But rescinding that ill-advised rule change doesn't alter the fact that the House GOP still has relaxed ethics standards in the new Congress. For example, the House Ethics Committee no longer can proceed with an ethics investigation on a tie vote. Since the panel includes an equal number of members from each party, this is a prescription for stalemate. The change sharply reduces the chances that this partisan chamber will police itself.
Dovetailing nicely with that lower standard, the House GOP also pushed through a new rule that makes it easier for elected members and their staffers to take relatives along on trips paid by private groups with legislation before Congress. And the Republican chairman of the Ethics Committee, Rep. Joel Hefley of Colorado, says he expects to be demoted because he allowed the panel to chastise DeLay three times.
This flexing of partisan muscle in the House still pales next to the raw display of power that President Bush and Senate Majority Leader Bill Frist (R., Tenn.) are planning in the Senate.
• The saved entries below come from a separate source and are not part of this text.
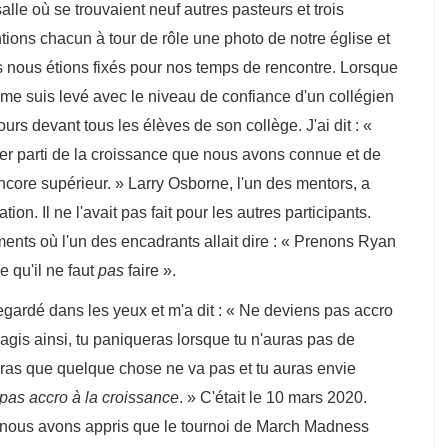
se trouvaient neuf autres pasteurs et trois
ions chacun à tour de rôle une photo de notre église et
s nous étions fixés pour nos temps de rencontre. Lorsque
 me suis levé avec le niveau de confiance d'un collégien
urs devant tous les élèves de son collège. J'ai dit : «
irer parti de la croissance que nous avons connue et de
core supérieur. » Larry Osborne, l'un des mentors, a
ion. Il ne l'avait pas fait pour les autres participants.
ents où l'un des encadrants allait dire : « Prenons Ryan
qu'il ne faut
pas
faire ».
dans les yeux et m'a dit : « Ne deviens pas accro
 agis ainsi, tu paniqueras lorsque tu n'auras pas de
ras que quelque chose ne va pas et tu auras envie
pas accro à la croissance
. » C'était le 10 mars 2020.
, nous avons appris que le tournoi de March Madness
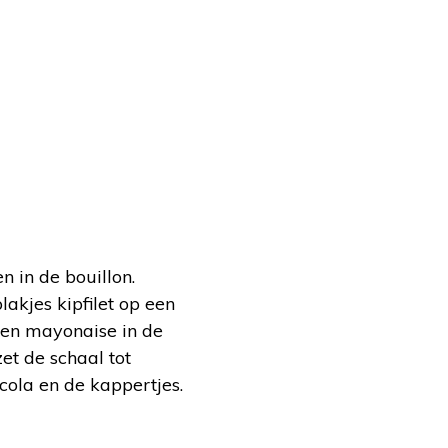
n in de bouillon.
lakjes kipfilet op een
p en mayonaise in de
et de schaal tot
cola en de kappertjes.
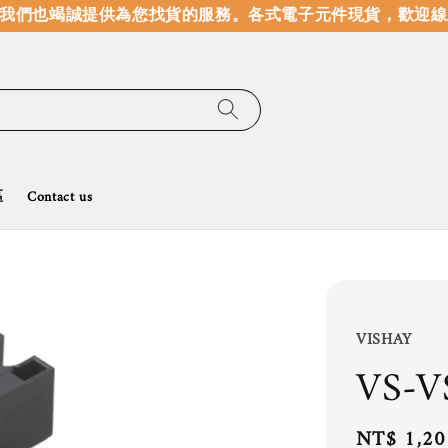
我們也竭誠提供為您找貨的服務。
各式電子元件現貨，歡迎線上
區
Contact us
VISHAY
VS-V
Regular
NT$ 1,20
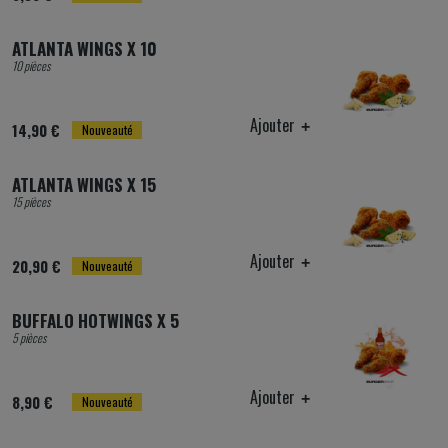
ATLANTA WINGS X 10
10 pièces
Ajouter
14,90 €
Nouveauté
ATLANTA WINGS X 15
15 pièces
Ajouter
20,90 €
Nouveauté
BUFFALO HOTWINGS X 5
5 pièces
Ajouter
8,90 €
Nouveauté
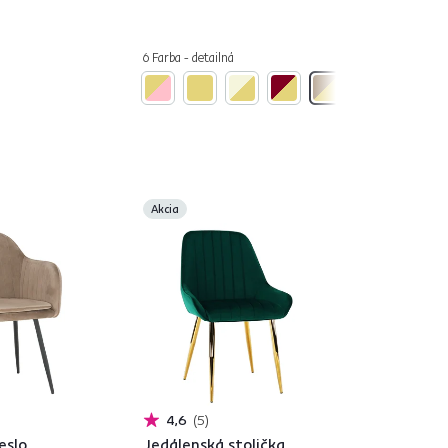
á
6 Farba - detailná
Akcia
4,6
5
eslo,
Jedálenská stolička,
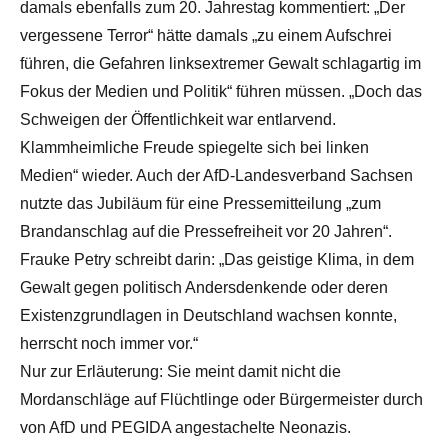
damals ebenfalls zum 20. Jahrestag kommentiert: „Der
vergessene Terror“ hätte damals „zu einem Aufschrei
führen, die Gefahren linksextremer Gewalt schlagartig im
Fokus der Medien und Politik“ führen müssen. „Doch das
Schweigen der Öffentlichkeit war entlarvend.
Klammheimliche Freude spiegelte sich bei linken
Medien“ wieder. Auch der AfD-Landesverband Sachsen
nutzte das Jubiläum für eine Pressemitteilung „zum
Brandanschlag auf die Pressefreiheit vor 20 Jahren“.
Frauke Petry schreibt darin: „Das geistige Klima, in dem
Gewalt gegen politisch Andersdenkende oder deren
Existenzgrundlagen in Deutschland wachsen konnte,
herrscht noch immer vor.“
Nur zur Erläuterung: Sie meint damit nicht die
Mordanschläge auf Flüchtlinge oder Bürgermeister durch
von AfD und PEGIDA angestachelte Neonazis.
The President couldn't even wait for his second inauguration to announce his intention to renominate 20 judicial candidates, most of them staunchly conservative, who had been blocked by Senate Democrats in his first term. (Among them is Peter Sheridan of Mercer County, N.J., nominated for a district court seat in Camden. New Jersey's Democratic Senators, Jon Corzine and Frank Lautenberg, oppose the nomination because Sheridan doesn't live in South Jersey.)
Yes, Bush may nominate whom he pleases, but this "in-your-face" maneuver scoffs at the very idea that the Senate is part of a separate branch of government with a constitutional duty of "advice and consent" on nominations. That role is most vital on judicial nominations; Cabinet members leave when the President does. Judges serve for life.
No president ever gets everything he wants; that's good, because no one, not even a reelected president, is right 100 percent of the time.
The claim that Democrats have been unusually, brutally partisan in rejecting Bush nominees does not stand up to scrutiny. The Senate did approve 209 out of 229 of Bush's judicial nominees in his first term, 100 of them in the 17 months when Democrats controlled the chamber. Democrats have blocked 10 of Bush's 52 candidates for lifetime seats on appeals courts, or 19 percent. That's twice as cooperative as Senate Republicans were to President Clinton's nominees in his first term, when 38 percent of appeals court candidates were blocked. In eight years, Republicans blocked more than 60 of Clinton's judicial nominees.
The Senate Judiciary Committee no longer appears to be anything but a rubber-stamp for Bush's nominees, now that its chairman, Arlen Specter (R., Pa.), has been cowed by the strafing he took from conservative operatives late last year.
Most disturbing of all, now that Republicans have expanded their control of the Senate to 55 out of 100 seats, Frist has indicated that the GOP is likely to abolish the filibuster. This parliamentary weapon of last resort allows the minority party to block actions, such as voting on nominations, unless there are 60 votes to proceed. This tactic has been part of the nation's system of checks and balances for 200 years.
The filibuster isn't always used for laudable reasons. In 1957, the late Sen. Strom Thurmond filibustered for 24 hours and 18 minutes against a civil-rights bill. But if Senate Republicans could momentarily cool their lust for one-party domination, they might acknowledge why the filibuster has endured so long.
It forces the two parties to talk to each other, to work together, to seek compromise. Not just on nominations, but on all types of bills. It's a sensible guarantee that the entire country will be represented when Congress votes, not just 51 percent of it.
In the next few weeks, Capitol Hill Republicans will show us which they value more: compromise, or iron control.